Can’t walk; can cycle – York’s councillors see the benefits of opening up the city centre to cyclists


Travelling to and around York’s city centre should be simple for disabled residents who use cycles as mobility aids. Unfortunately, access restrictions and inadequate cycle infrastructure mean this is rarely the case. Senior councillors from three of York’s political parties saw these obstacles in person, when they joined York Cycle Campaign for a ride highlighting the difficulties disabled cyclists face in traversing and accessing our city centre.

Executive Member for Transport & Planning Cllr Peter Dew joins leader of York’s Labour group, Cllr Janet Looker, and York Cycle Campaign members for the start of the ride at Fishergate Bar

Councillors Peter Dew (Conservative; Executive Member for Transport & Planning), Janet Looker (leader of the Labour group) and Denise Craighill (Green councillor for Guildhall) all attended the event, along with two Campaign members who cycle with disabilities and use recumbent tricycles to do so. It began with a ride across York’s centre, followed by a chat over coffee at the Merchant Adventurers’ Hall to reflect on the experience. Cllr Dew and Cllr Looker each took to their bikes for the ride; Cllr Craighill joined everyone at the Merchant Adventurers’ Hall cafe.

Making use of the Advanced Stop Line while waiting for the lights on Piccadilly

The route started at Fishergate Bar with one simple mission: to reach the City Art Gallery on St Leonard’s Place via Bootham Bar, before doubling back to the Merchant Adventurers’ Hall. Before the group set off, the disabled cyclists were invited to give their thoughts on how they would reach various landmarks in York’s city centre such as Marks and Spencer (“impossible, unfortunately”) and the streets they would have to take, such as Stonebow (“a nightmare”).  Then it was off, first heading up George Street, before being forced by the one-way restrictions on Fossgate to join the busy Piccadilly via Dixon Lane.

The ride reaches the City Art Gallery

Finally the ride reached the City Art Gallery, where again everyone was asked to share their thoughts on how they had found the ride thus far.    Once finished, it immediately became clear that no one was sure if we could cycle through Bootham Bar. Cllr Dew was sure we could, because the sign only prohibited motor traffic, not cycle traffic, so we followed his lead (literally!) by first waiting in the ASL on St Leonard’s Place before turning right on the green light through Bootham Bar.

Did we just come the right way up St Saviourgate? The signs could certainly be a lot clearer.

After some confusion as to whether or not the signs on St Saviourgate meant we could use it, the group finally made it to the Merchant Adventurers Cafe. There, we were joined by Cllr Craighill,and the disabled cyclists were again asked to recount their experiences of cycling through York’s centre.
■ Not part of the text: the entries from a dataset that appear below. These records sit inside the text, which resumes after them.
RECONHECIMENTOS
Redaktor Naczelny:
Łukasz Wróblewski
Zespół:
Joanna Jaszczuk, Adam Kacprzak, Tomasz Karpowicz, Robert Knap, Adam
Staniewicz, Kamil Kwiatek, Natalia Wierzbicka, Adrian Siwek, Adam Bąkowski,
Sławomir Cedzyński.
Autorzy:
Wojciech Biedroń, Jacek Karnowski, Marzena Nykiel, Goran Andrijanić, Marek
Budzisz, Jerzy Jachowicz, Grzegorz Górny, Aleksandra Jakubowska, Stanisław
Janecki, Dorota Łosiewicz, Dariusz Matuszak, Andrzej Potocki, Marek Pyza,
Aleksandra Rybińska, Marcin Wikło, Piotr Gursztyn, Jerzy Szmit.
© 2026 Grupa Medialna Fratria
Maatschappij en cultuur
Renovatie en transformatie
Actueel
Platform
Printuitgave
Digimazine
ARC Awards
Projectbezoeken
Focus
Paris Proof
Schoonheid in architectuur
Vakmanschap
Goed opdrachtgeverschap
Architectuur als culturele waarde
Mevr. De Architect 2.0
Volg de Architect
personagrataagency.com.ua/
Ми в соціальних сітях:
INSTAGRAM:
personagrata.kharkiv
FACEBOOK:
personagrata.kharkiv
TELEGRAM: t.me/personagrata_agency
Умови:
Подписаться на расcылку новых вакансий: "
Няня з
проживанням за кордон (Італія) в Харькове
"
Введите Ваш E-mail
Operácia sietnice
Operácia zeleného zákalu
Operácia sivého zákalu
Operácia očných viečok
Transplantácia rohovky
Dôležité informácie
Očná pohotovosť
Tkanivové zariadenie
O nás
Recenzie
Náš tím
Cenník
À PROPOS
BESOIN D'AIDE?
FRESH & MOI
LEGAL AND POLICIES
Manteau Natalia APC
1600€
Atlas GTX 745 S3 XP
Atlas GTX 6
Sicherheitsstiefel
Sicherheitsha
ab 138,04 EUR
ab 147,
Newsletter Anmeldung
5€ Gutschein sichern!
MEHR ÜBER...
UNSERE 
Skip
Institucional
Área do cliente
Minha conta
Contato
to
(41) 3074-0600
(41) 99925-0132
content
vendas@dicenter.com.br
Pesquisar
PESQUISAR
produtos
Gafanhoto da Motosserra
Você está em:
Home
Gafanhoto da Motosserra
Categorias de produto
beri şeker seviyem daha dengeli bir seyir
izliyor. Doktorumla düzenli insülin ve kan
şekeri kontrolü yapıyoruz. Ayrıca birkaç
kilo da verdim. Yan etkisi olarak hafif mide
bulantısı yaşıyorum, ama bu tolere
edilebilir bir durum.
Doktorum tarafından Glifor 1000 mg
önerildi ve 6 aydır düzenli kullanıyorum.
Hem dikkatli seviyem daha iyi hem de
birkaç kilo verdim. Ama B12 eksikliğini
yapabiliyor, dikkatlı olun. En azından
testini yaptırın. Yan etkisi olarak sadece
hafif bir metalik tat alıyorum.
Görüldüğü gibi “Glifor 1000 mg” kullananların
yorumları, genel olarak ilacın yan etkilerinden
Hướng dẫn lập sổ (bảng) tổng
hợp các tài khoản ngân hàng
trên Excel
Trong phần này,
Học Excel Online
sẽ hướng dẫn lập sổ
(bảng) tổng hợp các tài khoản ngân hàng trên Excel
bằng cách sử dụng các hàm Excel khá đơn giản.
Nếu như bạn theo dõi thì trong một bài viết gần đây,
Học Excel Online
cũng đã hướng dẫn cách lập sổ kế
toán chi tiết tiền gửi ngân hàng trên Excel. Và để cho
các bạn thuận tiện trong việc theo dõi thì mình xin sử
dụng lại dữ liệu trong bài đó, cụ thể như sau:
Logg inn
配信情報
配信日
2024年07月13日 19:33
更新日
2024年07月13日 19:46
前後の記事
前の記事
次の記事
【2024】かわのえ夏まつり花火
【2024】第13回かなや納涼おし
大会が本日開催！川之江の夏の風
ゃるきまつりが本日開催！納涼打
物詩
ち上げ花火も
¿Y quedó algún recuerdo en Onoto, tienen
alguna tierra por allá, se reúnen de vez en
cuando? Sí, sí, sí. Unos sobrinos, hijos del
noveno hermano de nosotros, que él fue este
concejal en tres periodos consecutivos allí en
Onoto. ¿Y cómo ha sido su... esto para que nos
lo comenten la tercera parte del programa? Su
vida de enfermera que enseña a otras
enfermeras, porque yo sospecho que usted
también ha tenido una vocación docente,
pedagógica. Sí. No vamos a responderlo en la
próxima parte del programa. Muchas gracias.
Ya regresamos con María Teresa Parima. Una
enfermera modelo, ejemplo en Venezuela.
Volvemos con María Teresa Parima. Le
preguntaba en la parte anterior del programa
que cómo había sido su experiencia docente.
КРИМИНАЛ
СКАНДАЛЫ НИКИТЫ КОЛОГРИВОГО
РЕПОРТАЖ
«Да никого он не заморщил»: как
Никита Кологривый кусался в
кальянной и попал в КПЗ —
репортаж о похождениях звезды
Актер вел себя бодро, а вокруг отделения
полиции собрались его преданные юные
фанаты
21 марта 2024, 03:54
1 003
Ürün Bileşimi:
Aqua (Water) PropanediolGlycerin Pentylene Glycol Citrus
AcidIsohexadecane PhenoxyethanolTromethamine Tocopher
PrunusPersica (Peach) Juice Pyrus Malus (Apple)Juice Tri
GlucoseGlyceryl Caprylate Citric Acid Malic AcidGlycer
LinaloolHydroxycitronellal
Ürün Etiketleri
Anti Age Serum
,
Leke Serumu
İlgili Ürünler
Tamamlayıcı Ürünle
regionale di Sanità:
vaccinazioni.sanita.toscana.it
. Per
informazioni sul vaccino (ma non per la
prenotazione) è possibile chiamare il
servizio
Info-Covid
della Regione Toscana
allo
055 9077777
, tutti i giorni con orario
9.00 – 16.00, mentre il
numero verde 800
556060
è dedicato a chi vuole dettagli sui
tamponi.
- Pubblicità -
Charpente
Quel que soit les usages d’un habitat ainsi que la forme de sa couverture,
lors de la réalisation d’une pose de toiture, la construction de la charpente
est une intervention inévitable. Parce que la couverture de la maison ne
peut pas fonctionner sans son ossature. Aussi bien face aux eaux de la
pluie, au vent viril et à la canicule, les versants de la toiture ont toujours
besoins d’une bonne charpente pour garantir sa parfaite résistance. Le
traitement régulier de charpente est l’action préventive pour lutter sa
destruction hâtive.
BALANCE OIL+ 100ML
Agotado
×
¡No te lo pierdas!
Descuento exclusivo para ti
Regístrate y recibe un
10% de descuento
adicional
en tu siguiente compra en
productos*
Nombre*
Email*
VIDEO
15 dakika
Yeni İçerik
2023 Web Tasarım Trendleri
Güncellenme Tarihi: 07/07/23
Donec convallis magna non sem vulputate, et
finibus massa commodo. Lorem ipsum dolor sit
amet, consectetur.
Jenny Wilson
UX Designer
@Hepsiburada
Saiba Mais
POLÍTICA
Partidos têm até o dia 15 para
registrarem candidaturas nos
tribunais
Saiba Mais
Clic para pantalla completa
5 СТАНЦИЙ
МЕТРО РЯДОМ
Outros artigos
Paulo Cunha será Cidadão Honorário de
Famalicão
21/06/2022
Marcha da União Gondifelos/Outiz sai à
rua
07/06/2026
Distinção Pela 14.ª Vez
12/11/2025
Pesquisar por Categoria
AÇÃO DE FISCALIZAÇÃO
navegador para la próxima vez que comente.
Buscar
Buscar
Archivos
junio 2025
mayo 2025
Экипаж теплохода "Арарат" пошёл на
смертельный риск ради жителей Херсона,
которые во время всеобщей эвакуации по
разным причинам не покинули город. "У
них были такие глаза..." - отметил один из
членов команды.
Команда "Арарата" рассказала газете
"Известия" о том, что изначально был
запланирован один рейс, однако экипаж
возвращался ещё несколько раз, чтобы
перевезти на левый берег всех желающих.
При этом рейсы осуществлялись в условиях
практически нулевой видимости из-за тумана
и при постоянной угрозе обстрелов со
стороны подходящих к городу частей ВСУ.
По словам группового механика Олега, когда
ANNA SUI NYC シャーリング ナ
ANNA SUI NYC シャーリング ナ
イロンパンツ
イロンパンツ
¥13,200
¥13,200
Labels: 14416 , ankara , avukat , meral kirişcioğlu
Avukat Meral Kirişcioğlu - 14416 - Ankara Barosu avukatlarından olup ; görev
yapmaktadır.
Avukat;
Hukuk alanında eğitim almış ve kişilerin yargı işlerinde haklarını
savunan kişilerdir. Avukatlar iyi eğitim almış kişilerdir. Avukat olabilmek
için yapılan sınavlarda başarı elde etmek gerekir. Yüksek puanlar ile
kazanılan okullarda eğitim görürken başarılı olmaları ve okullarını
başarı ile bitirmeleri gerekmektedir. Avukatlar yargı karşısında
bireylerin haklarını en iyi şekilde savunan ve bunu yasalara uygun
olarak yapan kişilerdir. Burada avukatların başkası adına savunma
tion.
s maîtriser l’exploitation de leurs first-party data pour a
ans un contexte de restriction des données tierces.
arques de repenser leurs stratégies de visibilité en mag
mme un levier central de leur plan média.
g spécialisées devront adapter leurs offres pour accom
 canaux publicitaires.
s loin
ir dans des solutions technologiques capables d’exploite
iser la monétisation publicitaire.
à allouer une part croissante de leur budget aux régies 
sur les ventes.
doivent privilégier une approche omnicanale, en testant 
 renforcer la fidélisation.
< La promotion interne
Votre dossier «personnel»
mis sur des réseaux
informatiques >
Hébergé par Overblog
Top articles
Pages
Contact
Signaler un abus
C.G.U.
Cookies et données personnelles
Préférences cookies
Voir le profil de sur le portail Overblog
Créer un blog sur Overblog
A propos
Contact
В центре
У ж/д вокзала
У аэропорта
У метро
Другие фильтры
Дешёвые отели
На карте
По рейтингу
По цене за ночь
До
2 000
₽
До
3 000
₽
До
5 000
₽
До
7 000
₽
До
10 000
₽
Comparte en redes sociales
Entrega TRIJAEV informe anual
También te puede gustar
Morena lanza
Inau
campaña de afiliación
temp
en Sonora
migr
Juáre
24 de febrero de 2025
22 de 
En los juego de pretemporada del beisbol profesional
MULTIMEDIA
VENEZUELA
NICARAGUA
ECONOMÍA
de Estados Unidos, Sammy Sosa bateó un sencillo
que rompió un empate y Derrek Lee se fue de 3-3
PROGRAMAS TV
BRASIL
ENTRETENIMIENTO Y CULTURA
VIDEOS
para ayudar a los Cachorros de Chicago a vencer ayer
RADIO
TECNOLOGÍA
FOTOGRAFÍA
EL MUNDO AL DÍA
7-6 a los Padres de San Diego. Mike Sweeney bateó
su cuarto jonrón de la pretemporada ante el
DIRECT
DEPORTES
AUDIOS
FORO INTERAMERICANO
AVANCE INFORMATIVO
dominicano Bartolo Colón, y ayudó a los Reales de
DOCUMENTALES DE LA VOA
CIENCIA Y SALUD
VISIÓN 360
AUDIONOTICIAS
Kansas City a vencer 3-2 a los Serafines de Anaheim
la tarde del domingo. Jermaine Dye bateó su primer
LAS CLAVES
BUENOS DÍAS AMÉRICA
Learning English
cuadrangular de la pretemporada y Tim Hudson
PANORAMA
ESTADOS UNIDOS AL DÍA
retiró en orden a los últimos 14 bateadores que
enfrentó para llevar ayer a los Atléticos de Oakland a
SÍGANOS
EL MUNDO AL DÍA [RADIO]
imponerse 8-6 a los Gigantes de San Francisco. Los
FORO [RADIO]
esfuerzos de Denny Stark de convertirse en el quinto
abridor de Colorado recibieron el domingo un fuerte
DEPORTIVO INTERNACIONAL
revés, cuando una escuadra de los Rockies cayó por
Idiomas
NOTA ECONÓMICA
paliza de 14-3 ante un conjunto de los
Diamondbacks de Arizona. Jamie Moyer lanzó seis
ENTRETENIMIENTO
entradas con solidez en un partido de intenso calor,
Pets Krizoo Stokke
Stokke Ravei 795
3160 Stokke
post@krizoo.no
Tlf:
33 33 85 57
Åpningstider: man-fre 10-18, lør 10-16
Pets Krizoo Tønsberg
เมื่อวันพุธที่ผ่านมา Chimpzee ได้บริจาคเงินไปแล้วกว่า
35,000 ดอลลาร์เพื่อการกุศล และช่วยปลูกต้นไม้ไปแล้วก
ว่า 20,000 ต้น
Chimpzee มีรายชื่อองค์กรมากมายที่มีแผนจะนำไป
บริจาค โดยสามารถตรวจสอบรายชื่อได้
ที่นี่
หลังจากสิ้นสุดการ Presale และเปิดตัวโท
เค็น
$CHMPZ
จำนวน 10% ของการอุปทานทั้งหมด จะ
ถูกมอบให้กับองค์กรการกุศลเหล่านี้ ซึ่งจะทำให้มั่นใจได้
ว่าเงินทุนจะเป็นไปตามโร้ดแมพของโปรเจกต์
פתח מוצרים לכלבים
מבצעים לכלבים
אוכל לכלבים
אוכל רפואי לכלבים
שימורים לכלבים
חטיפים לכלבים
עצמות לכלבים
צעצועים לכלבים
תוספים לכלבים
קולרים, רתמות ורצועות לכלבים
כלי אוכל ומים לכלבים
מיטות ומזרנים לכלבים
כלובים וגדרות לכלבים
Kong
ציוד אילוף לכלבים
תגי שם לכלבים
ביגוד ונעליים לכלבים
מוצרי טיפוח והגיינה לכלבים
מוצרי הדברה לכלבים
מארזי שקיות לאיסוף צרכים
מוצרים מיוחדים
One person expressed frustration at those able-bodied people who assume every cyclist can simply walk through pedestrian areas, and has the ability or strength to push their cycles, since this is very much not the case. Another disabled cyclist said they were most likely to detour a long way around town to get from one side to the other, as they found cycling through the centre near impossible. A further disabled cyclist said that cycling on a recumbent requiring doing so confidently to ensure you are seen, something that can be intimidating when one has to share the road with lots of buses in areas like Stonebow.

Cllr Denise Craighill joins YCC members and Cllr Peter Dew at the Merchant Adventurers’ Hall

We think it’s fair to say that the ride was an eye-opening and educational experience for all involved. We’re very grateful to all the disabled cyclists who were willing to come out and demonstrate the issues they face, and to Cllrs Peter Dew, Janet Looker and Denise Craighill for each giving up some of their time, listening to the concerns of our disabled members, and approaching this sadly overlooked issue with an open mind. We’re hopeful that this will lead to more inclusive transport decisions in York in the future.